Death of a Salesman, theatre review

Published in Northings

Death of a Salesman

Perth Theatre, Perth, 12 February 2011, and touring

ARTHUR Miller’s working title for Death of a Salesman was The Inside of His Head. Perhaps that title is not as catchy, but it gives you an idea of the formal experiment the playwright was attempting. Death of a Salesman is a mainstream play – it clocked up 742 performances on Broadway after its debut in 1949 – and because of that, you can forget how unorthodox its dreamlike structure is.

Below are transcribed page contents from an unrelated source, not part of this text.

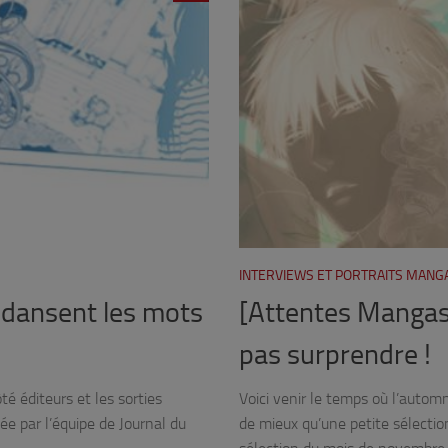
INTERVIEWS ET PORTRAITS MANG
 dansent les mots
[Attentes Mangas
pas surprendre !
é éditeurs et les sorties
Voici venir le temps où l’autom
ée par l’équipe de Journal du
de mieux qu’une petite sélectio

A portrait of Willy Loman, a washed-up travelling salesman suffering a nervous breakdown, the play glides restlessly backwards and forwards in time in a way that mirrors the protagonist’s troubled mental state. One minute he’s fretting over the state of his finances as his old salesman charm deserts him, the next it’s 20 years earlier and he’s giving his young sons a jovial pep talk, the next again he’s having an affair in some distant motel room. Instead of showing the usual cool detachment of a playwright, Miller really does seem to tell the story from the inside of Loman’s head.

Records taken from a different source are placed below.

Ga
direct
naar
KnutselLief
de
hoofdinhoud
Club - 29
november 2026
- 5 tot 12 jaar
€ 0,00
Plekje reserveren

Ian Grieve’s production for Perth Theatre ­– touring to His Majesty’s, Aberdeen and Eden Court, Inverness – emphasises this in two ways. One is the easily adaptable nature of Ken Harrison’s set that allows Ron Emslie’s Loman to step from kitchen to garden to office to restaurant as his wandering mind dictates. The other is the live score, courtesy of Steve Kettley on flute and saxophone, which captures the flavour of 1940s jazz and locates the play in an era of artistic innovation. Throw in some echoing laughter on the soundtrack and you have the impression of a point in history when anarchic forces were about to undermine the unsustainable image of an all-American nuclear family.

It is this image of a family struggling to stay together that Grieve captures best. Robert Jack and Ewan Donald do a great job as the two dissolute sons who would find their parents preposterous if it weren’t for the compelling force of filial love. They are far too old still to be living at home, but Emslie’s attitude of ambition for their future and disappointment in their achievements has them ensnared. There’s something appealing, too, in Vari Sylvester’s Linda, who giggles girlishly one minute and clutches herself arthritically the next and, curious accent notwithstanding, does what she can to hold an increasingly dysfunctional family together.

There is more dark than light in the production, however, and forceful though Miller’s tragedy remains, we don’t get enough sense of the idyllic life that has been lost with the collapse of this particular American Dream. (Pic: Eamonn McGoldrick)
Death of a Salesman runs at Perth Theatre until 26 February, then plays at His Majesty’s Theatre, Aberdeen, 1-5 March 2011, and Eden Court, Inverness, 8-12 March 2011.